▸ **Work to be completed**
Transcribe word for word the section of the records below that opens with the line containing "complejidad con gracia y eficacia." and closes with the line containing "всегда был на"; drop every picture.

▸ **Extracted entries**
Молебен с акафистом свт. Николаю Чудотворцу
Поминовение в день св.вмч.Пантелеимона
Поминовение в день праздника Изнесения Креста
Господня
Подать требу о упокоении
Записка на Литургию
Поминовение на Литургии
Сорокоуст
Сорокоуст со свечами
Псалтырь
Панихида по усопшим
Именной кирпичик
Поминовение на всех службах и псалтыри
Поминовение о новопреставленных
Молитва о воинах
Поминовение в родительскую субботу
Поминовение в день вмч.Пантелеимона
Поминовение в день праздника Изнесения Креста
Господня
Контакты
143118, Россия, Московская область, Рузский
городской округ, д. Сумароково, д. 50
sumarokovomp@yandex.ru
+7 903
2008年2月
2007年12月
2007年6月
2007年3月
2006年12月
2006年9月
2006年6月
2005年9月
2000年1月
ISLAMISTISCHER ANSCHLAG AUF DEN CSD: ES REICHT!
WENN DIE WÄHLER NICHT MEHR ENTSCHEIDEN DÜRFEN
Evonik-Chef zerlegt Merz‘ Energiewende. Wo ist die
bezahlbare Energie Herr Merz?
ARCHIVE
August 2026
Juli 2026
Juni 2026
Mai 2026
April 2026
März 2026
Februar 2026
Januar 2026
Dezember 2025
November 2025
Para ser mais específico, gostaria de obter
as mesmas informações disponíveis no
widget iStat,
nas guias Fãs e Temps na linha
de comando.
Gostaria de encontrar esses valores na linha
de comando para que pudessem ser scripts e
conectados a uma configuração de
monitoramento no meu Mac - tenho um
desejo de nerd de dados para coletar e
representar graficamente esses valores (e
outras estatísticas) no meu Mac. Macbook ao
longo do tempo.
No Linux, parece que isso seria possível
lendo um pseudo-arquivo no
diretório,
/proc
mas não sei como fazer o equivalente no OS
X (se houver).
--
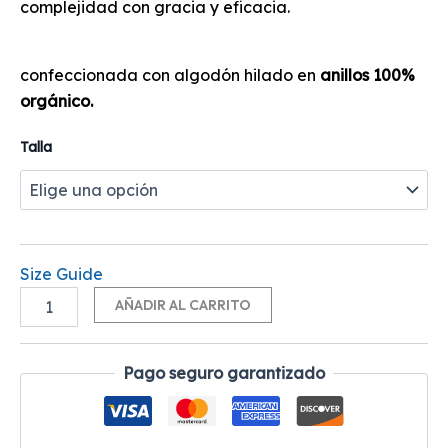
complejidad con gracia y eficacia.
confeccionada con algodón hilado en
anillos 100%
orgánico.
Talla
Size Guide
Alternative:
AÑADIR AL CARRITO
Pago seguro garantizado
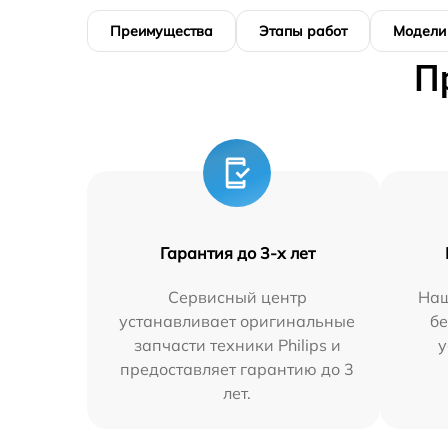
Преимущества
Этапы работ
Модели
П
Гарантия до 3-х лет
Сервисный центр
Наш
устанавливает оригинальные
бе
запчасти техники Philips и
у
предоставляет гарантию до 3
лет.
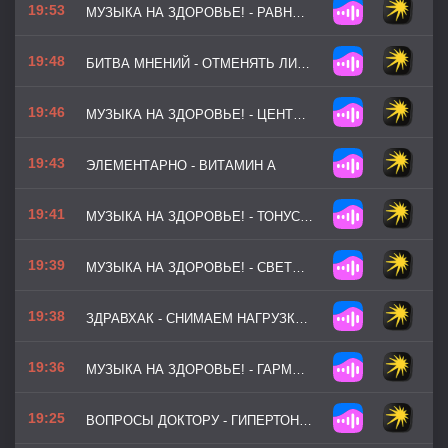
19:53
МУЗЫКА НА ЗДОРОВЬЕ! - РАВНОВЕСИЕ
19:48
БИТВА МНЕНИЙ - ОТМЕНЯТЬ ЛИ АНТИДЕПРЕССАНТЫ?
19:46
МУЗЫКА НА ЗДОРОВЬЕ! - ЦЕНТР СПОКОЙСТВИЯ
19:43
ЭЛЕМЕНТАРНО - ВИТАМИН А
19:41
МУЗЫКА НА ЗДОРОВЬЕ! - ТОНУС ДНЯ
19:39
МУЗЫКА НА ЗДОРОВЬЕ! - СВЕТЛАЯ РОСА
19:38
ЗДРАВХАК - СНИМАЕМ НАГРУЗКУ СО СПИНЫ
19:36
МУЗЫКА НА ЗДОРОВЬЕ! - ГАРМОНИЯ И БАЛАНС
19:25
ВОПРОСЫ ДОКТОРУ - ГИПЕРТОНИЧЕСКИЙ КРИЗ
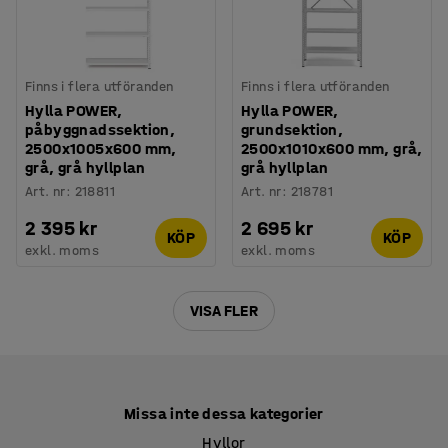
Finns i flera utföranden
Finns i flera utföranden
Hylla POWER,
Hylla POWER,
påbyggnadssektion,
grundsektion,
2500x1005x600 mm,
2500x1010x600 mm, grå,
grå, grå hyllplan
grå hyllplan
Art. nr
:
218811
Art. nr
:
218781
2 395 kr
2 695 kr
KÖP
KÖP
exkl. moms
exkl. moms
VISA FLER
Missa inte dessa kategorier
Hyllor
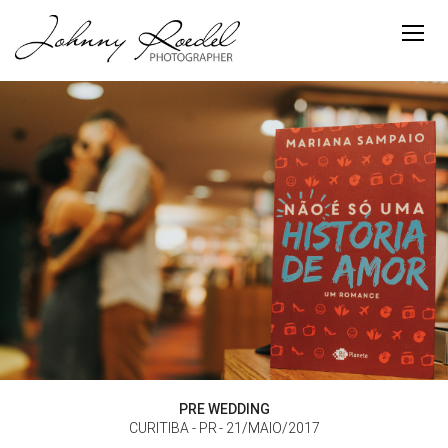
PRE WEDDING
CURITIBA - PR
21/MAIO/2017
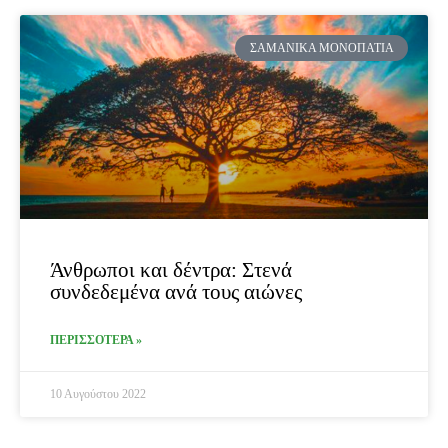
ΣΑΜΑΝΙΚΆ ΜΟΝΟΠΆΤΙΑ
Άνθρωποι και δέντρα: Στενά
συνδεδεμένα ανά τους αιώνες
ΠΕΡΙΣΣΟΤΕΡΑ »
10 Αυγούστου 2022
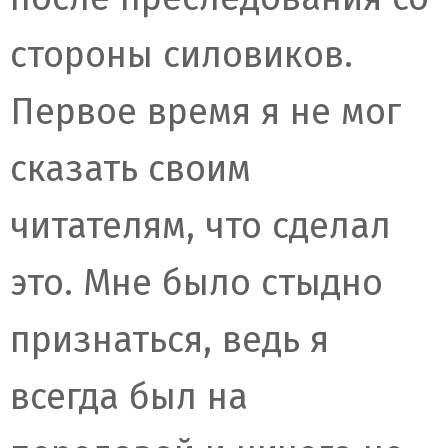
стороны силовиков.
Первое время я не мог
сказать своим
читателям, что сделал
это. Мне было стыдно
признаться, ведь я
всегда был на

▸ **Solution to the problem**
complejidad con gracia y eficacia.
confeccionada con algodón hilado en
anillos 100%
orgánico.
Talla
Size Guide
Alternative:
AÑADIR AL CARRITO
Pago seguro garantizado
Преимущества
Этапы работ
Модели
П
Гарантия до 3-х лет
Сервисный центр
Наш
устанавливает оригинальные
бе
запчасти техники Philips и
у
предоставляет гарантию до 3
лет.
19:53
МУЗЫКА НА ЗДОРОВЬЕ! - РАВНОВЕСИЕ
19:48
БИТВА МНЕНИЙ - ОТМЕНЯТЬ ЛИ АНТИДЕПРЕССАНТЫ?
19:46
МУЗЫКА НА ЗДОРОВЬЕ! - ЦЕНТР СПОКОЙСТВИЯ
19:43
ЭЛЕМЕНТАРНО - ВИТАМИН А
19:41
МУЗЫКА НА ЗДОРОВЬЕ! - ТОНУС ДНЯ
19:39
МУЗЫКА НА ЗДОРОВЬЕ! - СВЕТЛАЯ РОСА
19:38
ЗДРАВХАК - СНИМАЕМ НАГРУЗКУ СО СПИНЫ
19:36
МУЗЫКА НА ЗДОРОВЬЕ! - ГАРМОНИЯ И БАЛАНС
19:25
ВОПРОСЫ ДОКТОРУ - ГИПЕРТОНИЧЕСКИЙ КРИЗ
Finns i flera utföranden
Finns i flera utföranden
Hylla POWER,
Hylla POWER,
påbyggnadssektion,
grundsektion,
2500x1005x600 mm,
2500x1010x600 mm, grå,
grå, grå hyllplan
grå hyllplan
Art. nr
:
218811
Art. nr
:
218781
2 395 kr
2 695 kr
KÖP
KÖP
exkl. moms
exkl. moms
VISA FLER
Missa inte dessa kategorier
Hyllor
PRE WEDDING
CURITIBA - PR
21/MAIO/2017
ΣΑΜΑΝΙΚΆ ΜΟΝΟΠΆΤΙΑ
Άνθρωποι και δέντρα: Στενά
συνδεδεμένα ανά τους αιώνες
ΠΕΡΙΣΣΟΤΕΡΑ »
10 Αυγούστου 2022
стороны силовиков.
Первое время я не мог
сказать своим
читателям, что сделал
это. Мне было стыдно
признаться, ведь я
всегда был на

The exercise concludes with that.